Mais nous ne nous appuyons pas, comme les marins, sur des espoirs incertains ou hors de notre portée : parfois ceux-ci naviguent au petit bonheur plutôt que dans la certitude de suivre la bonne route, car les vents inconstants ou changeants leur font défaut ou les éloignent de leur chemin. Nous, en ce qui nous concerne, nous sommes assistés de l’indéfectible Esprit qui suscite notre foi, ce don du Fils Unique de Dieu qui demeure en nous et nous conduit vers des eaux tranquilles, dans une course continue.
Car nous ne connaissons pas un Christ Seigneur créature : il ne l’est pas ; nous ne disons pas qu’il a été fait : il est lui-même le Seigneur de tout ce que Dieu a fait. Au contraire, nous le savons Dieu, un Dieu qui est le propre rejeton de Dieu le Père. Il est vrai, de par la bienveillance de la tendresse divine, nous sommes nous aussi, appelés fils de Dieu et adoptés comme tels. Mais lui, il est le vrai et le seul Fils de Dieu le Père, et sa naissance est parfaite et véritable, connue seulement du Père et du Fils.

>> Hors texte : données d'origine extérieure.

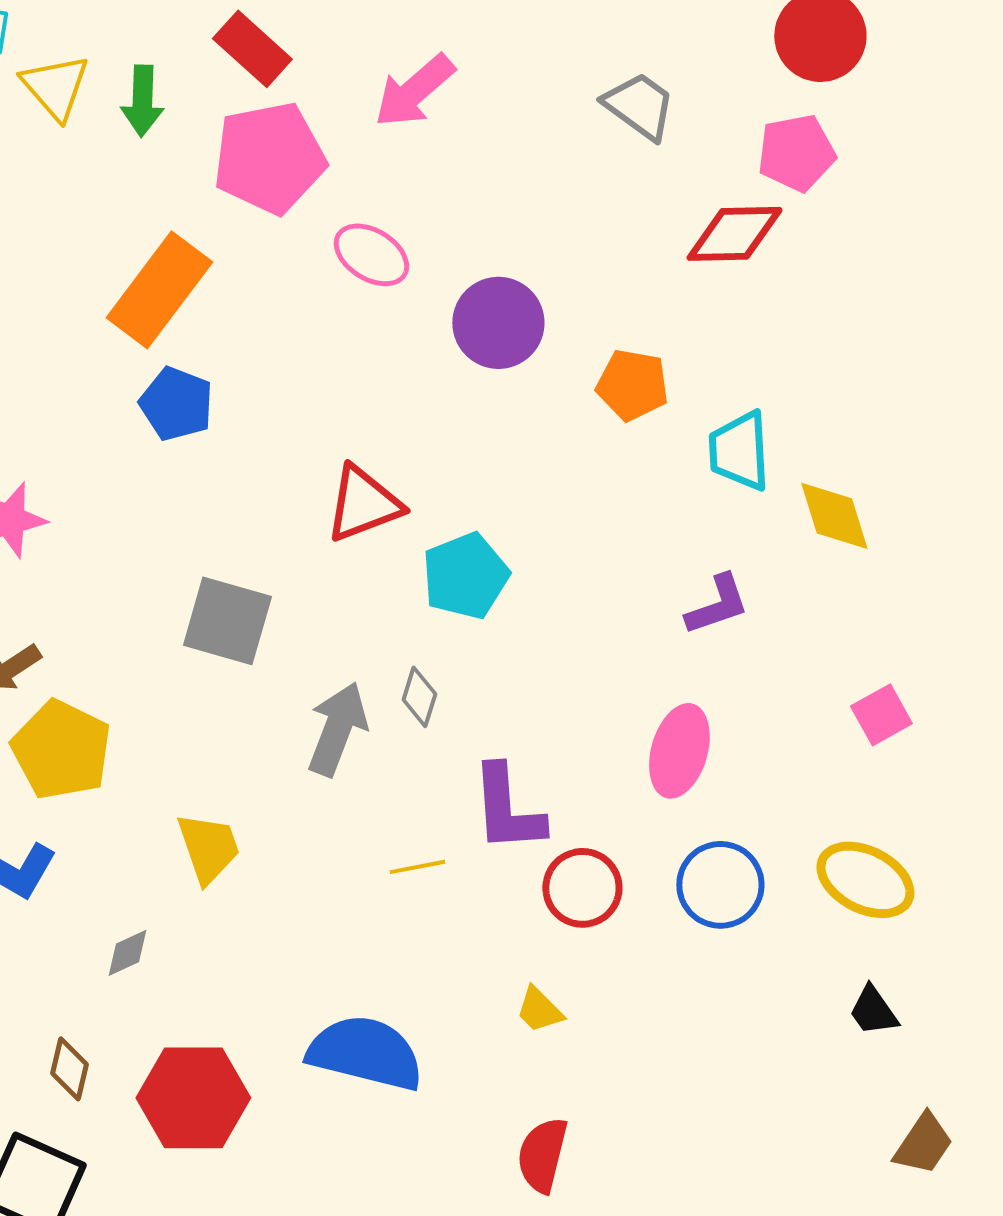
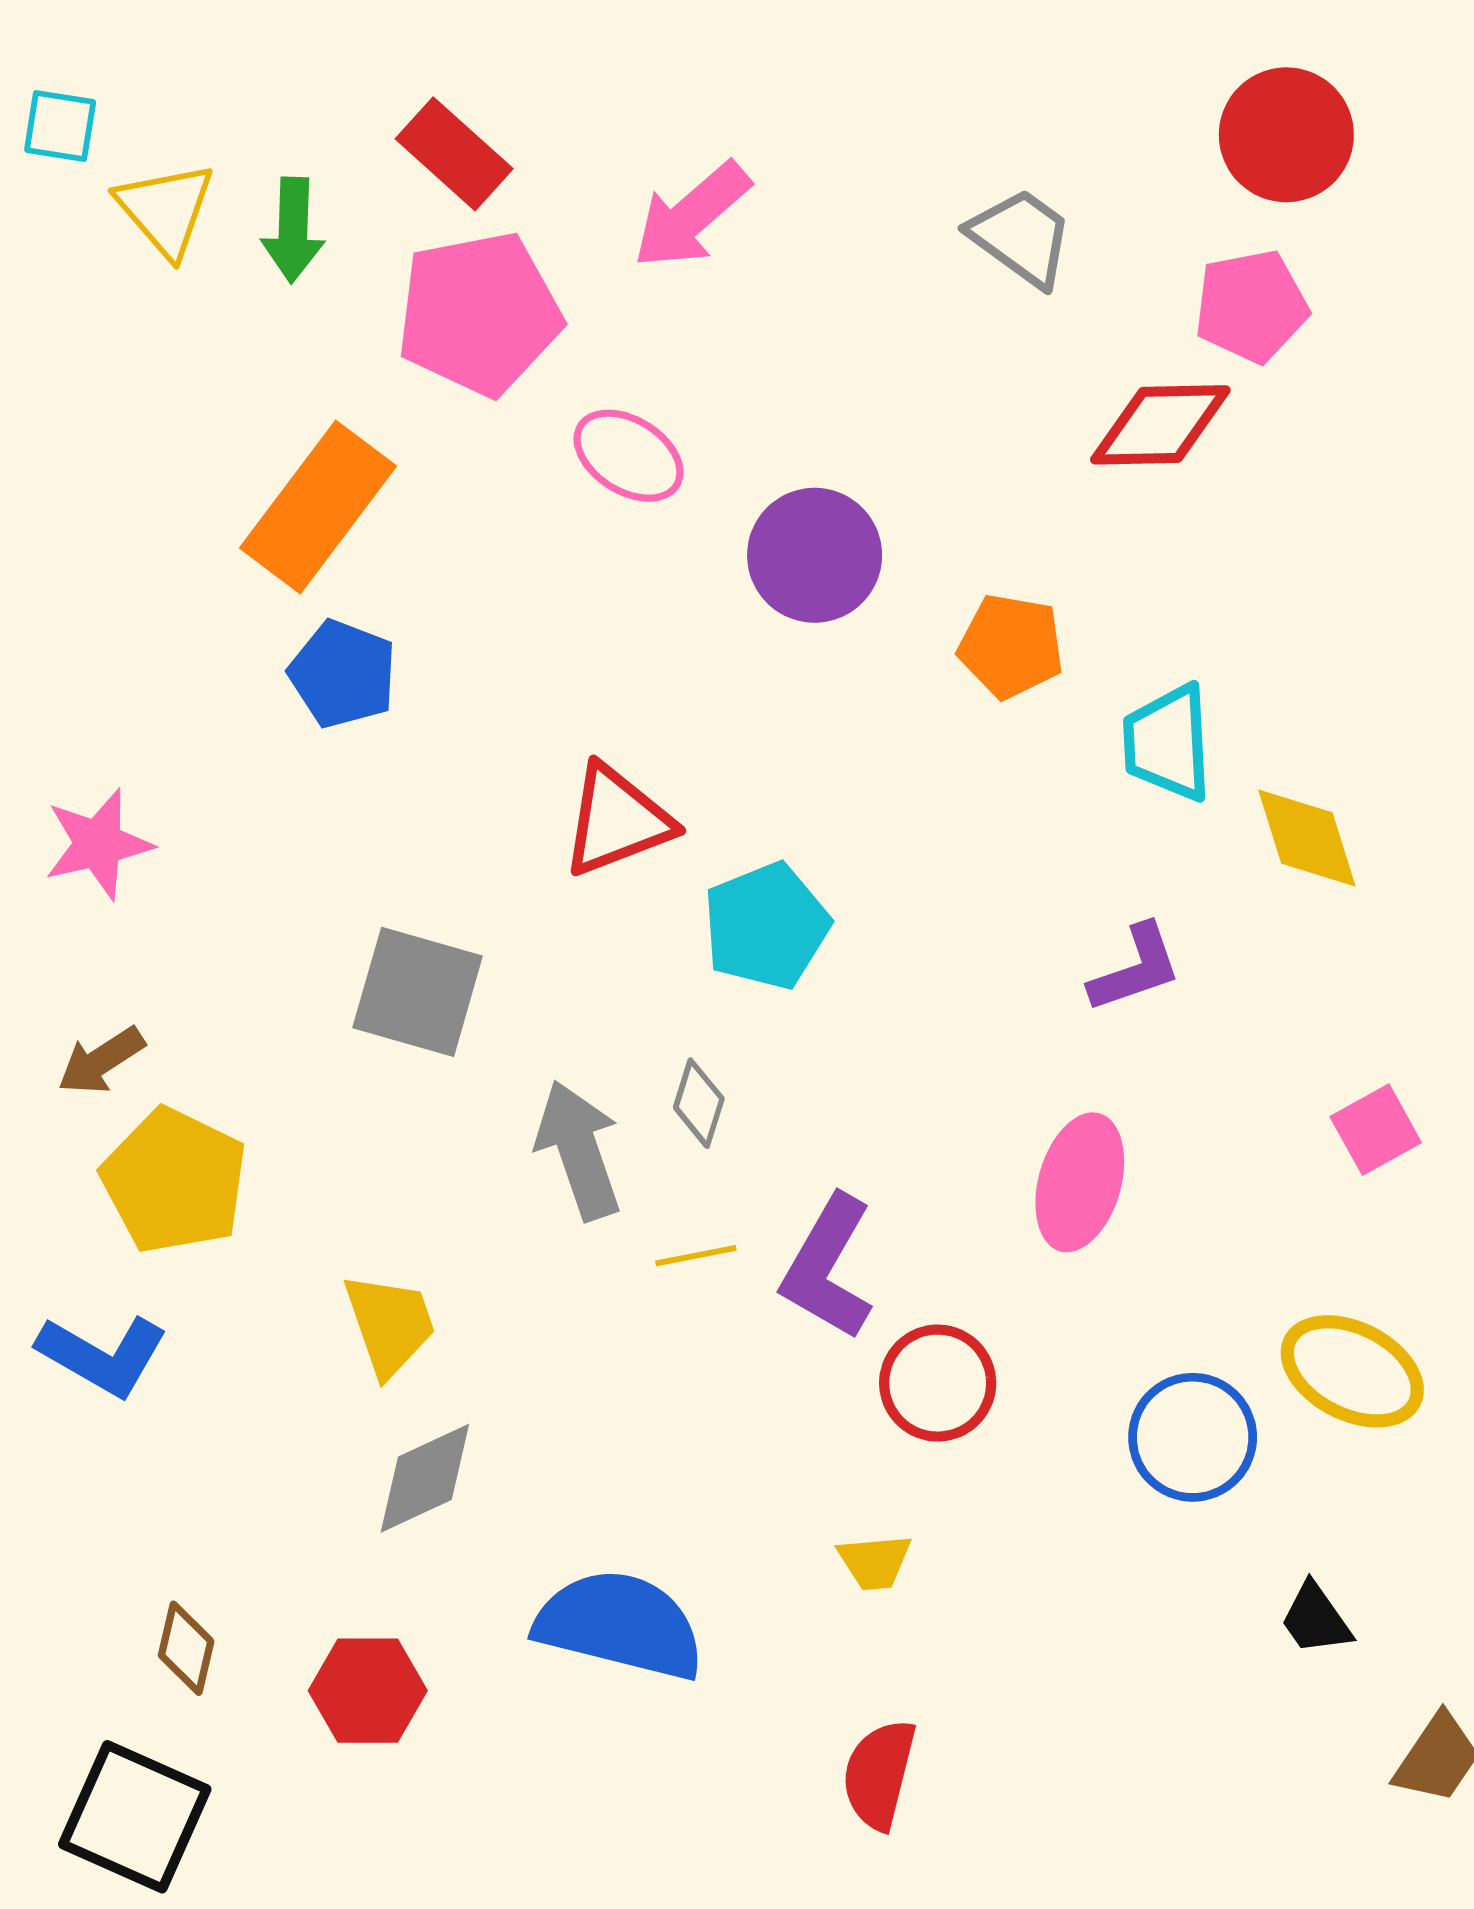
gray arrow: (337, 729) -> (579, 1150), turned -40
purple L-shape: (507, 809) -> (828, 1267), turned 34
yellow line: (417, 867) -> (696, 1256), moved
blue circle: (720, 885) -> (1193, 1437), moved
gray diamond: (127, 953) -> (425, 1478), moved, size x1.6
yellow trapezoid: (539, 1010) -> (875, 1562), turned -50
black trapezoid: (873, 1011) -> (1316, 1619), moved
red hexagon: (193, 1098) -> (368, 1691), size x0.7

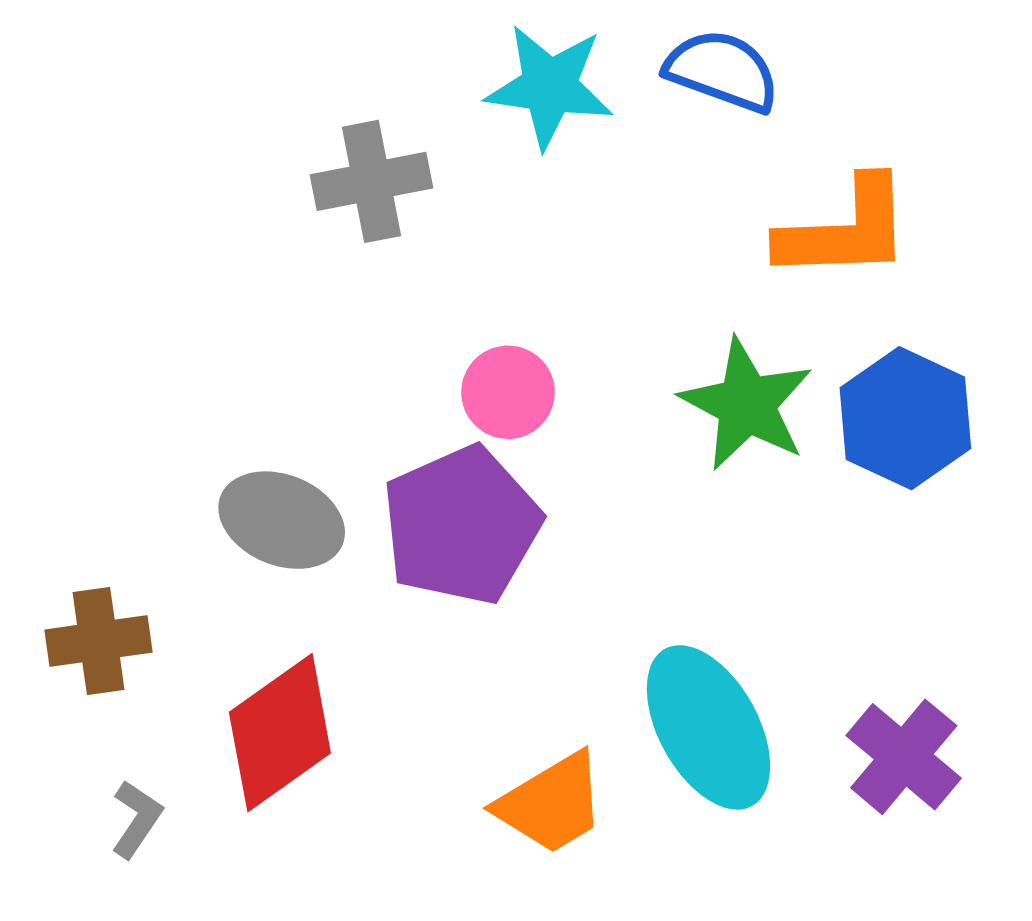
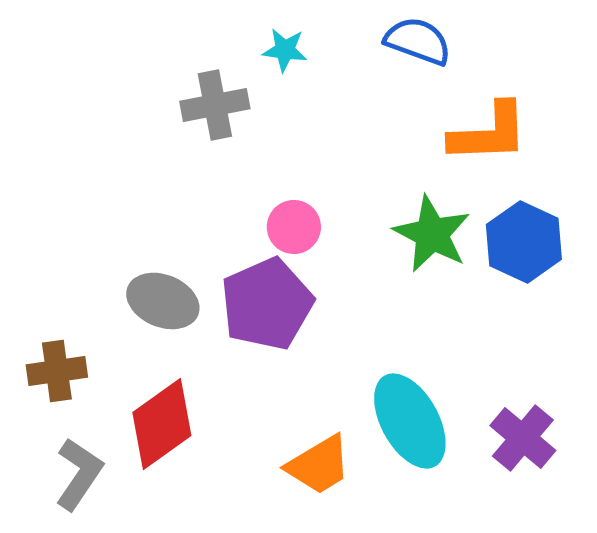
cyan star: (549, 86) -> (285, 50), moved, size x0.6
gray L-shape: (137, 819) -> (79, 474), size x1.6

Telle est notre foi, la seule foi que nous professons : affirmer que le Fils n’est pas fils adoptif, mais qu’il est né du Père ; qu’il n’est pas fils par suite d’un choix, mais par génération. En effet nous ne le prétendons pas créé, nous ne disons pas qu’il n’est pas né, car nous n’assimilons pas le Créateur à sa créature, et nous ne trompons pas les gens en parlant d’une naissance sans génération. Il n’existe pas par lui-même, celui qui procède d’une naissance ; il n’est pas inné, celui qui est Fils ; et celui qui est Fils ne peut pas être autre que le Fils qu’il est par naissance.